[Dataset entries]
[Start of Attachment]

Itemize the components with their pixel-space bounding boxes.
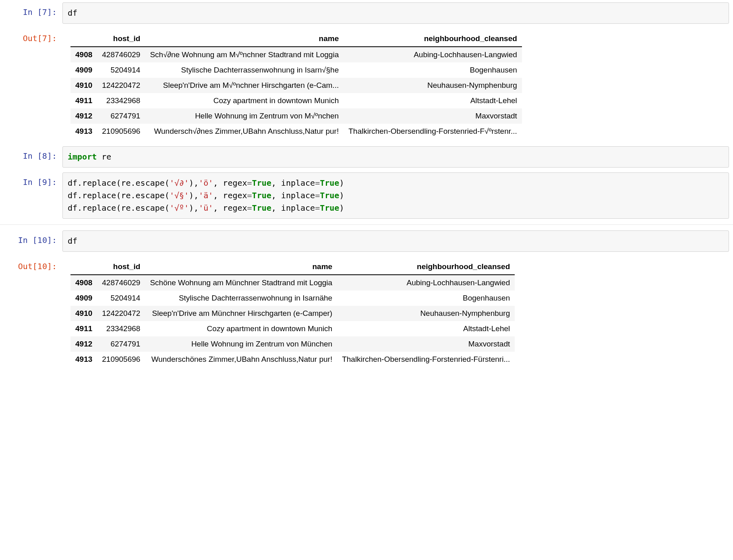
code-input-10[interactable]: df (62, 230, 729, 252)
col-name: name (145, 31, 344, 47)
code-text: ) (339, 178, 344, 188)
string-literal: 'ö' (199, 178, 213, 188)
module-name: re (97, 152, 111, 162)
cell-name: Schöne Wohnung am Münchner Stadtrand mit… (145, 275, 337, 290)
code-text: , inplace (271, 203, 315, 213)
col-neighbourhood: neighbourhood_cleansed (344, 31, 522, 47)
cell-index: 4912 (70, 336, 97, 352)
cell-neighbourhood: Altstadt-Lehel (337, 321, 515, 336)
out-prompt-7: Out[7]: (4, 29, 62, 45)
string-literal: '√∂' (170, 178, 189, 188)
operator: = (247, 178, 252, 188)
in-prompt-7: In [7]: (4, 2, 62, 19)
keyword-true: True (320, 191, 339, 200)
cell-in-9: In [9]: df.replace(re.escape('√∂'),'ö', … (0, 170, 733, 221)
cell-neighbourhood: Maxvorstadt (337, 336, 515, 352)
cell-name: Wundersch√∂nes Zimmer,UBahn Anschluss,Na… (145, 124, 344, 139)
cell-index: 4911 (70, 321, 97, 336)
cell-neighbourhood: Bogenhausen (337, 290, 515, 306)
code-text: , regex (213, 203, 247, 213)
cell-neighbourhood: Neuhausen-Nymphenburg (337, 306, 515, 321)
col-host-id: host_id (97, 259, 145, 275)
code-input-9[interactable]: df.replace(re.escape('√∂'),'ö', regex=Tr… (62, 172, 729, 219)
code-text: ) (339, 191, 344, 200)
code-text: df (68, 236, 77, 246)
cell-host-id: 23342968 (97, 321, 145, 336)
keyword-true: True (252, 203, 271, 213)
table-row: 4913 210905696 Wundersch√∂nes Zimmer,UBa… (70, 124, 522, 139)
table-row: 4910 124220472 Sleep'n'Drive am Münchner… (70, 306, 515, 321)
cell-name: Wunderschönes Zimmer,UBahn Anschluss,Nat… (145, 352, 337, 367)
cell-name: Stylische Dachterrassenwohnung in Isarn√… (145, 62, 344, 78)
operator: = (315, 191, 320, 200)
cell-host-id: 6274791 (97, 108, 145, 124)
table-row: 4911 23342968 Cozy apartment in downtown… (70, 321, 515, 336)
dataframe-table-7: host_id name neighbourhood_cleansed 4908… (70, 31, 522, 139)
cell-index: 4909 (70, 62, 97, 78)
cell-host-id: 23342968 (97, 93, 145, 108)
keyword-true: True (252, 178, 271, 188)
code-text: , regex (213, 178, 247, 188)
operator: = (247, 203, 252, 213)
table-row: 4912 6274791 Helle Wohnung im Zentrum vo… (70, 336, 515, 352)
operator: = (247, 191, 252, 200)
cell-divider (0, 224, 733, 225)
cell-host-id: 6274791 (97, 336, 145, 352)
cell-out-7: Out[7]: host_id name neighbourhood_clean… (0, 26, 733, 144)
code-text: , inplace (271, 191, 315, 200)
operator: = (315, 178, 320, 188)
output-area-7: host_id name neighbourhood_cleansed 4908… (62, 29, 729, 141)
keyword-true: True (320, 178, 339, 188)
table-row: 4913 210905696 Wunderschönes Zimmer,UBah… (70, 352, 515, 367)
code-text: ), (189, 191, 199, 200)
cell-index: 4910 (70, 306, 97, 321)
cell-index: 4913 (70, 124, 97, 139)
cell-name: Cozy apartment in downtown Munich (145, 321, 337, 336)
code-text: ), (189, 203, 199, 213)
cell-name: Sleep'n'Drive am M√ºnchner Hirschgarten … (145, 78, 344, 93)
cell-neighbourhood: Aubing-Lochhausen-Langwied (337, 275, 515, 290)
cell-name: Sleep'n'Drive am Münchner Hirschgarten (… (145, 306, 337, 321)
cell-name: Stylische Dachterrassenwohnung in Isarnä… (145, 290, 337, 306)
col-host-id: host_id (97, 31, 145, 47)
cell-in-8: In [8]: import re (0, 144, 733, 170)
code-text: , inplace (271, 178, 315, 188)
code-input-7[interactable]: df (62, 2, 729, 24)
code-text: ) (339, 203, 344, 213)
col-neighbourhood: neighbourhood_cleansed (337, 259, 515, 275)
dataframe-table-10: host_id name neighbourhood_cleansed 4908… (70, 259, 515, 367)
out-prompt-10: Out[10]: (4, 257, 62, 273)
cell-host-id: 428746029 (97, 47, 145, 62)
cell-neighbourhood: Maxvorstadt (344, 108, 522, 124)
cell-neighbourhood: Altstadt-Lehel (344, 93, 522, 108)
in-prompt-8: In [8]: (4, 146, 62, 162)
code-text: ), (189, 178, 199, 188)
string-literal: '√§' (170, 191, 189, 200)
cell-index: 4911 (70, 93, 97, 108)
keyword-import: import (68, 152, 97, 162)
table-row: 4908 428746029 Schöne Wohnung am Münchne… (70, 275, 515, 290)
table-row: 4909 5204914 Stylische Dachterrassenwohn… (70, 290, 515, 306)
cell-neighbourhood: Thalkirchen-Obersendling-Forstenried-Für… (337, 352, 515, 367)
string-literal: 'ä' (199, 191, 213, 200)
operator: = (315, 203, 320, 213)
code-text: df.replace(re.escape( (68, 203, 170, 213)
keyword-true: True (320, 203, 339, 213)
cell-host-id: 210905696 (97, 124, 145, 139)
col-index (70, 31, 97, 47)
in-prompt-10: In [10]: (4, 230, 62, 247)
code-text: df.replace(re.escape( (68, 178, 170, 188)
code-text: df.replace(re.escape( (68, 191, 170, 200)
table-row: 4912 6274791 Helle Wohnung im Zentrum vo… (70, 108, 522, 124)
code-text: df (68, 8, 77, 18)
cell-index: 4908 (70, 47, 97, 62)
table-header-row: host_id name neighbourhood_cleansed (70, 31, 522, 47)
cell-in-7: In [7]: df (0, 0, 733, 26)
table-header-row: host_id name neighbourhood_cleansed (70, 259, 515, 275)
output-area-10: host_id name neighbourhood_cleansed 4908… (62, 257, 729, 369)
cell-name: Sch√∂ne Wohnung am M√ºnchner Stadtrand m… (145, 47, 344, 62)
code-input-8[interactable]: import re (62, 146, 729, 168)
keyword-true: True (252, 191, 271, 200)
cell-name: Helle Wohnung im Zentrum von M√ºnchen (145, 108, 344, 124)
cell-index: 4910 (70, 78, 97, 93)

[End of Attachment]

**Prompt:** Scan the data above for the string "area" and copy each line where it appears.

**Exercise output:**
output-area-7: host_id name neighbourhood_cleansed 4908… (62, 29, 729, 141)
output-area-10: host_id name neighbourhood_cleansed 4908… (62, 257, 729, 369)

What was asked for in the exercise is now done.